Amiante : le plus grand scandale sanitaire
Très bon isolant et résistant au feu, l'amiante a été massivement utilisé en France. Alors que sa nocivité était connue depuis plusieurs décennies, ce minéral n'est finalement interdit qu'en 1997. Ce retard criminel des industriels et de l'Etat est aujourd'hui à l'origine d'une hécatombe estimée à 100 000 morts d'ici 2025.
L'histoire de l'amiante
Jusqu'en 1975, l'exploitation de l'amiante n'a cessé d'augmenter dans le monde, malgré l'accumulation de preuve de son caractère nocif depuis le début du XXe siècle. Après des décennies de tergiversations, la France ne l'interdit qu'en 1997. Retour sur les grandes dates de ce dossier.
Les maladies de l'amiante
Lorsque ses fibres en suspension dans l'air sont inhalées, l'amiante peut se déposer dans le tissu pulmonaire et l'enveloppe du poumon. Après un délai plus ou moins long, il peut provoquer des inflammations ou de terribles cancers comme le cancer du poumon ou le mésothéliome.
Les maladies de l'amiante
L'amiante est un matériau hautement toxique. Aussi, lorsque ses fibres en suspension dans l'air sont inhalées, elles peuvent provoquer des pathologies respiratoires. Ses effets délétères sont liés à leur caractère indestructible et à leur dépôt dans le tissu pulmonaire qui précède leur migration vers l'enveloppe du poumon (la plèvre et le péritoine).

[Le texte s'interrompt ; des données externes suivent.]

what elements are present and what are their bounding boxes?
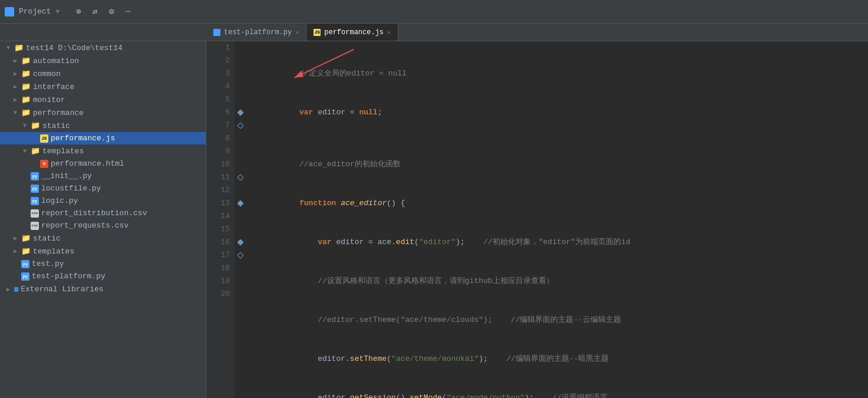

Une fibre d'amiante est 400 à 2 000 fois plus petite qu'un cheveu, ce qui lui permet de pénétrer jusqu'aux alvéoles pulmonaires : lieu d'échange gazeux entre l'air et la circulation sanguine.
Piégées, ces fibres peuvent provoquer des inflammations non cancéreuses ou des anomalies chromosomiques, point de départ de maladies bénignes ou de cancers :
Asbestoses
Les fibres d'amiante pénètrent dans le poumon et provoquent une inflammation, qui se transforme en fibrose (épaississement du tissu pulmonaire). Il se passe généralement une dizaine d'années entre l'inhalation et la survenue de la maladie. Essoufflement, toux sèche, sensation d'oppression sont les premiers symptômes qui peuvent évoluer vers une insuffisance respiratoire, qui peut être mortelle.
Le diagnostic repose sur la radiographie, le scanner et les explorations fonctionnelles et la détection de corps asbestosiques dans les sécrétions bronchiques.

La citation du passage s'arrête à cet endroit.